▸ DESCRIPTION OF THE TASK
The lines wanted are those in the data below that include "искусства".

● ● ● ●

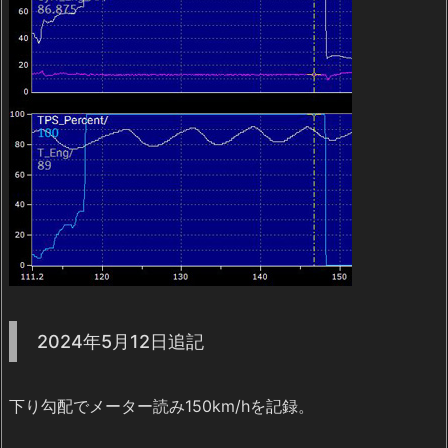
2024年5月12日追記
下り勾配でメーター読み150km/hを記録。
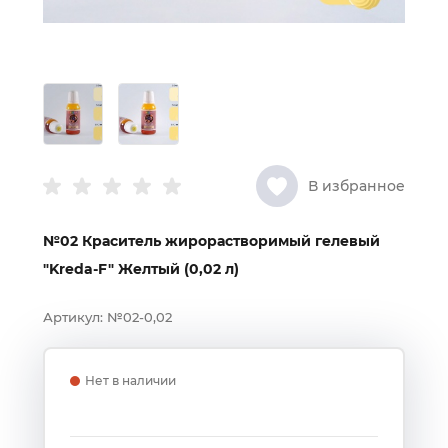
В избранное
№02 Краситель жирорастворимый гелевый
"Kreda-F" Желтый (0,02 л)
Артикул:
№02-0,02
Нет в наличии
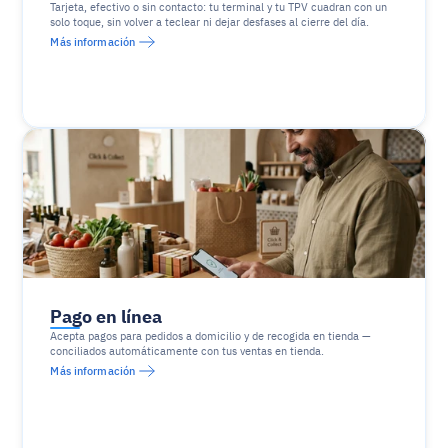
Tarjeta, efectivo o sin contacto: tu terminal y tu TPV cuadran con un 
solo toque, sin volver a teclear ni dejar desfases al cierre del día.
Más información
Pago en línea
Acepta pagos para pedidos a domicilio y de recogida en tienda — 
conciliados automáticamente con tus ventas en tienda.
Más información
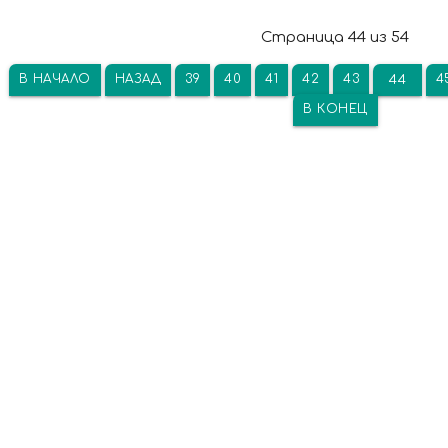
Страница 44 из 54
В НАЧАЛО
НАЗАД
39
40
41
42
43
4
44
В КОНЕЦ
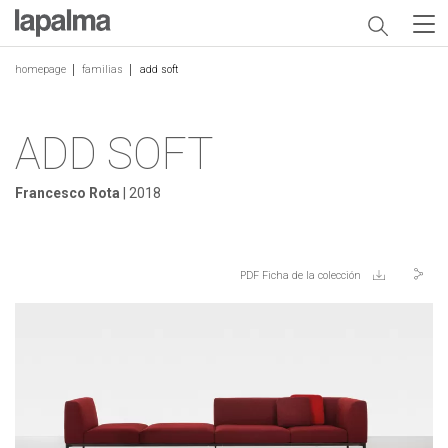
homepage
familias
add soft
ADD SOFT
Francesco Rota
| 2018
PDF Ficha de la colección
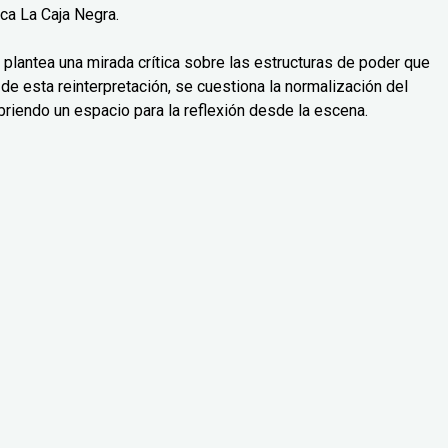
ca La Caja Negra.
 plantea una mirada crítica sobre las estructuras de poder que
és de esta reinterpretación, se cuestiona la normalización del
briendo un espacio para la reflexión desde la escena.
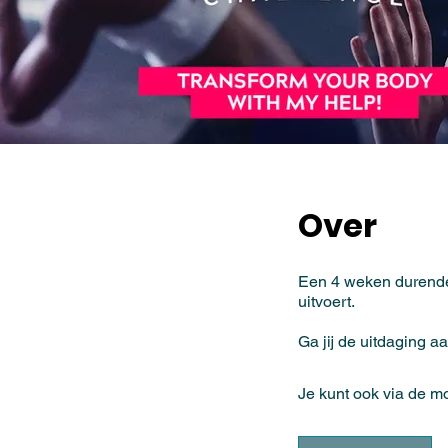
Over
Een 4 weken durende
uitvoert.
Ga jij de uitdaging a
Je kunt ook via de 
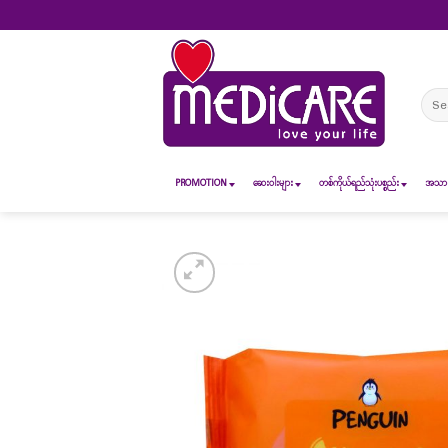
Skip
to
content
Sear
for:
PROMOTION
ဆေး၀ါးများ
တစ်ကိုယ်ရည်သုံးပစ္စည်း
အသားအ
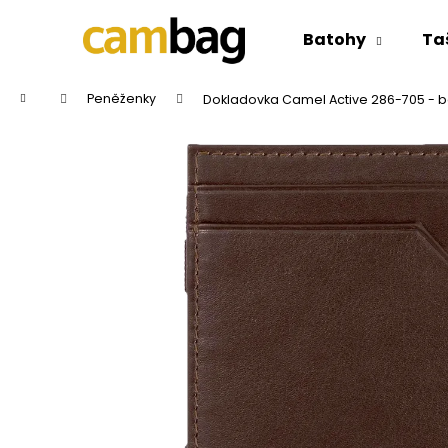
K
Přejít
na
o
Batohy
Ta
obsah
Zpět
Zpět
š
do
do
í
Domů
Peněženky
Dokladovka Camel Active 286-705 - b
k
obchodu
obchodu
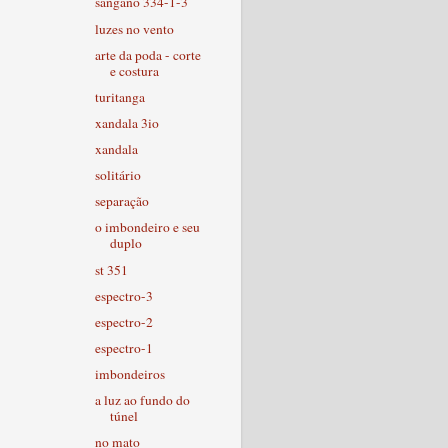
sangano 334-1-3
luzes no vento
arte da poda - corte
e costura
turitanga
xandala 3io
xandala
solitário
separação
o imbondeiro e seu
duplo
st 351
espectro-3
espectro-2
espectro-1
imbondeiros
a luz ao fundo do
túnel
no mato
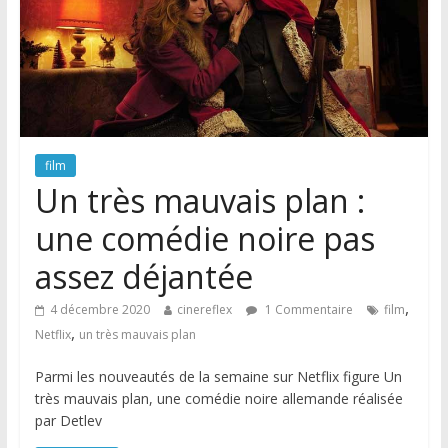
film
Un très mauvais plan :
une comédie noire pas
assez déjantée
,
4 décembre 2020
cinereflex
1 Commentaire
film
,
Netflix
un très mauvais plan
Parmi les nouveautés de la semaine sur Netflix figure Un
très mauvais plan, une comédie noire allemande réalisée
par Detlev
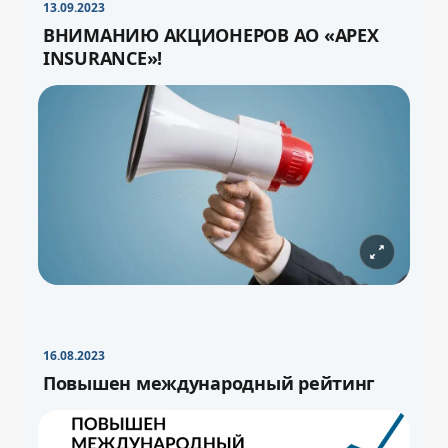
13.09.2023
ВНИМАНИЮ АКЦИОНЕРОВ АО «APEX
INSURANCE»!
16.08.2023
Повышен международный рейтинг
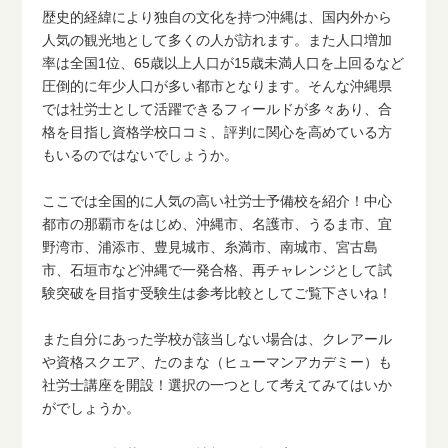
歴史的経緯により独自の文化を持つ沖縄は、国内外から
人気の観光地として多くの人が訪れます。また人口増加
率は全国1位、65歳以上人口が15歳未満人口を上回るなど
圧倒的に年少人口が多い都市となります。そんな沖縄県
では社労士として活躍できるフィールドが多々あり、合
格を目指し資格学校口コミ、評判に関心を高めている方
もいるのではないでしょうか。
ここでは全国的に人気の高い社労士予備校を紹介！中心
都市の那覇市をはじめ、沖縄市、名護市、うるま市、宜
野湾市、浦添市、豊見城市、糸満市、南城市、宮古島
市、石垣市など沖縄で一発合格、再チャレンジとして試
験突破を目指す受験生は参考比較としてご覧下さいね！
また自分にあった学校が該当しない場合は、クレアール
や資格スクエア、たのまな（ヒューマンアカデミー）も
社労士講座を開設！選択の一つとして考えてみてはいか
がでしょうか。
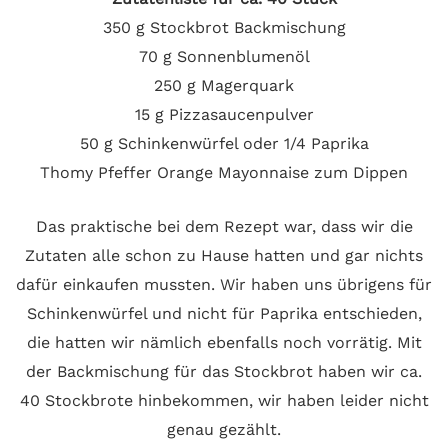
350 g Stockbrot Backmischung
70 g Sonnenblumenöl
250 g Magerquark
15 g Pizzasaucenpulver
50 g Schinkenwürfel oder 1/4 Paprika
Thomy Pfeffer Orange Mayonnaise zum Dippen
Das praktische bei dem Rezept war, dass wir die
Zutaten alle schon zu Hause hatten und gar nichts
dafür einkaufen mussten. Wir haben uns übrigens für
Schinkenwürfel und nicht für Paprika entschieden,
die hatten wir nämlich ebenfalls noch vorrätig. Mit
der Backmischung für das Stockbrot haben wir ca.
40 Stockbrote hinbekommen, wir haben leider nicht
genau gezählt.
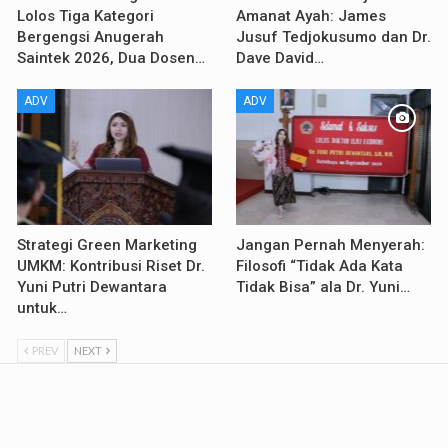
Lolos Tiga Kategori
Amanat Ayah: James
Bergengsi Anugerah
Jusuf Tedjokusumo dan Dr.
Saintek 2026, Dua Dosen…
Dave David…
ADV
ADV
Strategi Green Marketing
Jangan Pernah Menyerah:
UMKM: Kontribusi Riset Dr.
Filosofi “Tidak Ada Kata
Yuni Putri Dewantara
Tidak Bisa” ala Dr. Yuni…
untuk…
PREV
NEXT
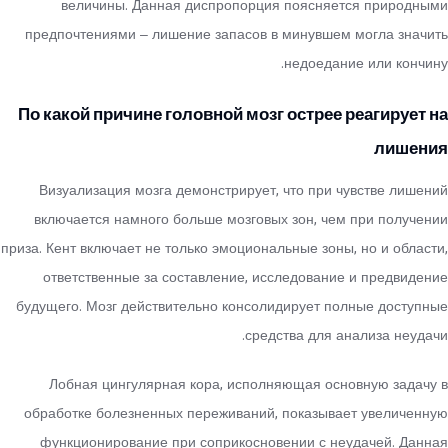
величины. Данная диспропорция поясняется природными
предпочтениями – лишение запасов в минувшем могла значить
недоедание или кончину.
По какой причине головной мозг острее реагирует на
лишения
Визуализация мозга демонстрирует, что при чувстве лишений
включается намного больше мозговых зон, чем при получении
приза. Кент включает не только эмоциональные зоны, но и области,
ответственные за составление, исследование и предвидение
будущего. Мозг действительно консолидирует полные доступные
средства для анализа неудачи.
Лобная цингулярная кора, исполняющая основную задачу в
обработке болезненных переживаний, показывает увеличенную
функционирование при соприкосновении с неудачей. Данная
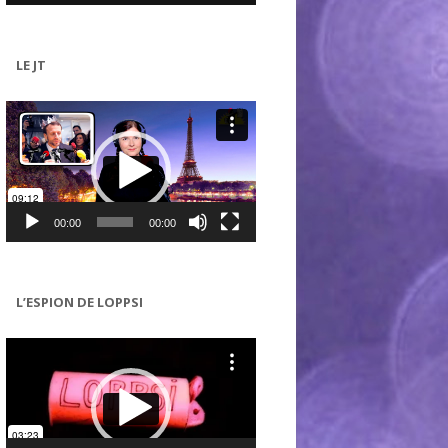
LE JT
Lecteur
vidéo
00:00
00:00
L’ESPION DE LOPPSI
Lecteur
vidéo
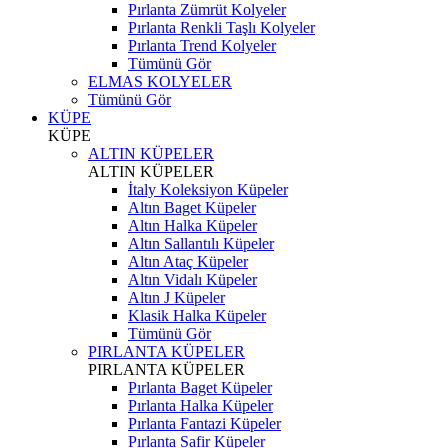
Pırlanta Zümrüt Kolyeler
Pırlanta Renkli Taşlı Kolyeler
Pırlanta Trend Kolyeler
Tümünü Gör
ELMAS KOLYELER
Tümünü Gör
KÜPE
KÜPE
ALTIN KÜPELER
ALTIN KÜPELER
İtaly Koleksiyon Küpeler
Altın Baget Küpeler
Altın Halka Küpeler
Altın Sallantılı Küpeler
Altın Ataç Küpeler
Altın Vidalı Küpeler
Altın J Küpeler
Klasik Halka Küpeler
Tümünü Gör
PIRLANTA KÜPELER
PIRLANTA KÜPELER
Pırlanta Baget Küpeler
Pırlanta Halka Küpeler
Pırlanta Fantazi Küpeler
Pırlanta Safir Küpeler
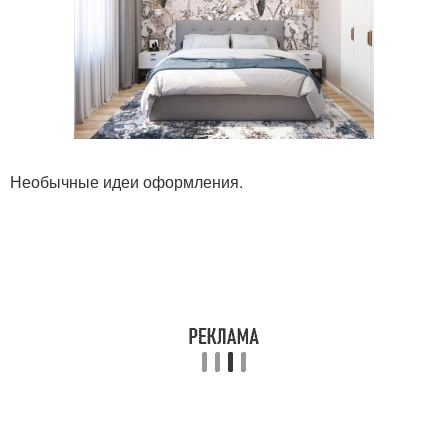
Необычные идеи оформления.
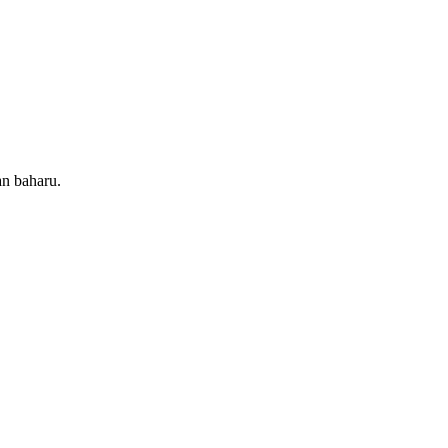
an baharu.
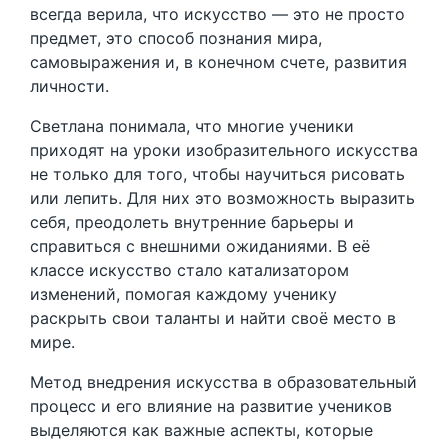
всегда верила, что искусство — это не просто
предмет, это способ познания мира,
самовыражения и, в конечном счете, развития
личности.
Светлана понимала, что многие ученики
приходят на уроки изобразительного искусства
не только для того, чтобы научиться рисовать
или лепить. Для них это возможность выразить
себя, преодолеть внутренние барьеры и
справиться с внешними ожиданиями. В её
классе искусство стало катализатором
изменений, помогая каждому ученику
раскрыть свои таланты и найти своё место в
мире.
Метод внедрения искусства в образовательный
процесс и его влияние на развитие учеников
выделяются как важные аспекты, которые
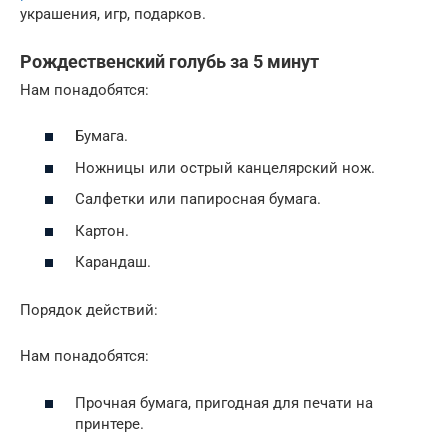
украшения, игр, подарков.
Рождественский голубь за 5 минут
Нам понадобятся:
Бумага.
Ножницы или острый канцелярский нож.
Салфетки или папиросная бумага.
Картон.
Карандаш.
Порядок действий:
Нам понадобятся:
Прочная бумага, пригодная для печати на
принтере.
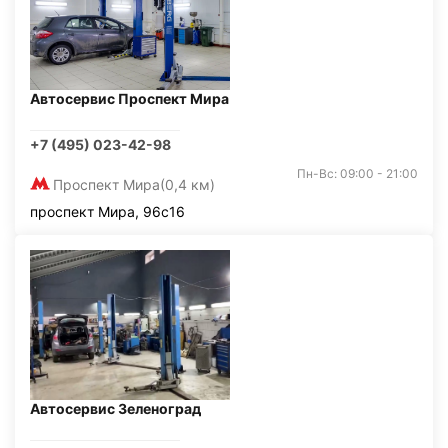
Автосервис Проспект Мира
+7 (495) 023-42-98
Пн-Вс: 09:00 - 21:00
Проспект Мира
(0,4 км)
проспект Мира, 96с16
Автосервис Зеленоград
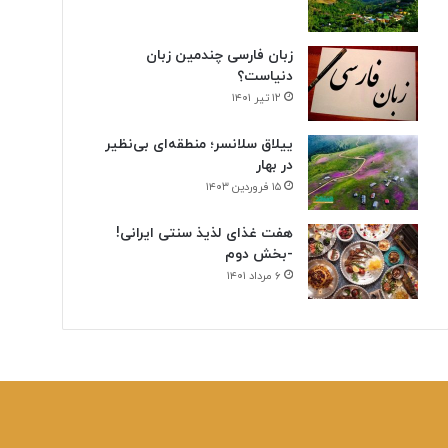
زبان فارسی چندمین زبان
دنیاست؟
۱۲ تیر ۱۴۰۱
ییلاق سلانسر؛ منطقه‌ای بی‌نظیر
در بهار
۱۵ فروردین ۱۴۰۳
هفت غذای لذیذ سنتی ایرانی!
-بخش دوم
۶ مرداد ۱۴۰۱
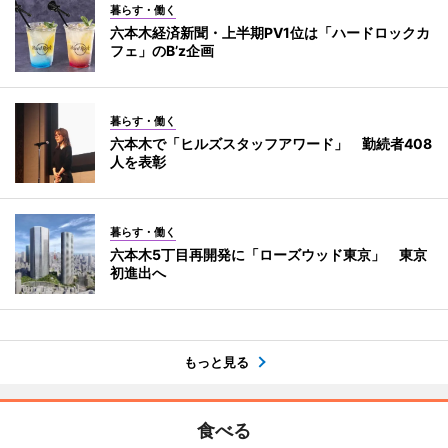
暮らす・働く
六本木経済新聞・上半期PV1位は「ハードロックカ
フェ」のB’z企画
暮らす・働く
六本木で「ヒルズスタッフアワード」 勤続者408
人を表彰
暮らす・働く
六本木5丁目再開発に「ローズウッド東京」 東京
初進出へ
もっと見る
食べる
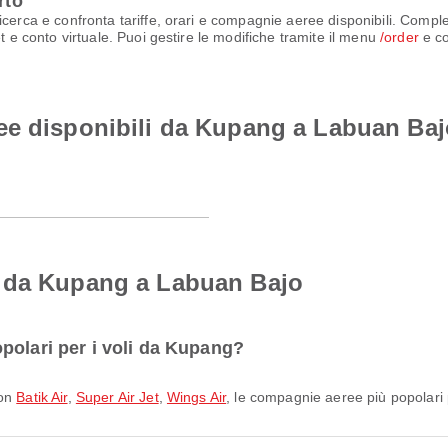
rto
icerca e confronta tariffe, orari e compagnie aeree disponibili. Compl
t e conto virtuale. Puoi gestire le modifiche tramite il menu
/order
e co
ee disponibili da Kupang a Labuan Baj
o da Kupang a Labuan Bajo
polari per i voli da Kupang?
con
Batik Air
,
Super Air Jet
,
Wings Air
, le compagnie aeree più popolari 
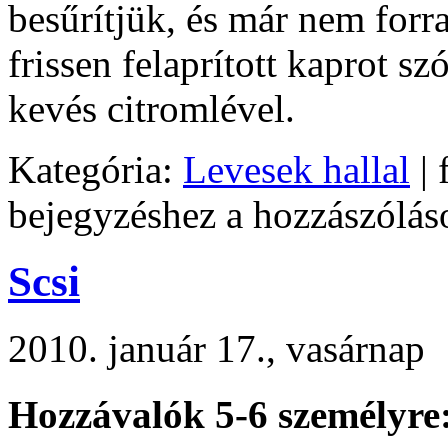
besűrítjük, és már nem forra
frissen felaprított kaprot s
kevés citromlével.
Kategória:
Levesek hallal
| 
bejegyzéshez
a hozzászólás
Scsi
2010. január 17., vasárnap
Hozzávalók 5-6 személyre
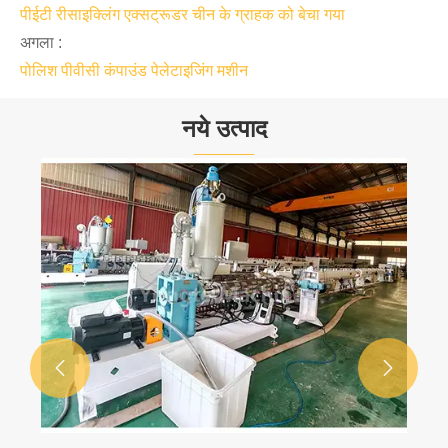
पीईटी रीसाइक्लिंग एक्सट्रूडर चीन के ग्राहक को बेचा गया
अगला :
पोलिश पीवीसी कंपाउंड पेलेटाइजिंग मशीन
नये उत्पाद


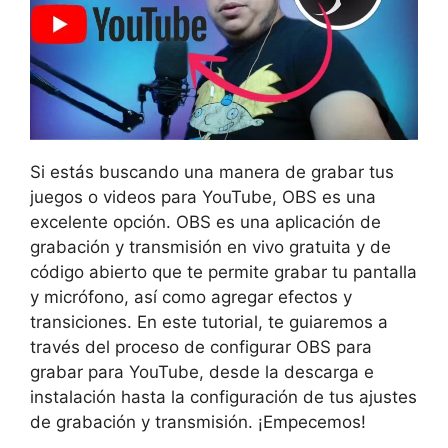
Si estás buscando una manera de grabar tus
juegos o videos para YouTube, OBS es una
excelente opción. OBS es una aplicación de
grabación y transmisión en vivo gratuita y de
código abierto que te permite grabar tu pantalla
y micrófono, así como agregar efectos y
transiciones. En este tutorial, te guiaremos a
través del proceso de configurar OBS para
grabar para YouTube, desde la descarga e
instalación hasta la configuración de tus ajustes
de grabación y transmisión. ¡Empecemos!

● ● ● ●

▸ SOLUTION TO THE EXERCISE
приходят на уроки изобразительного искусства
Метод внедрения искусства в образовательный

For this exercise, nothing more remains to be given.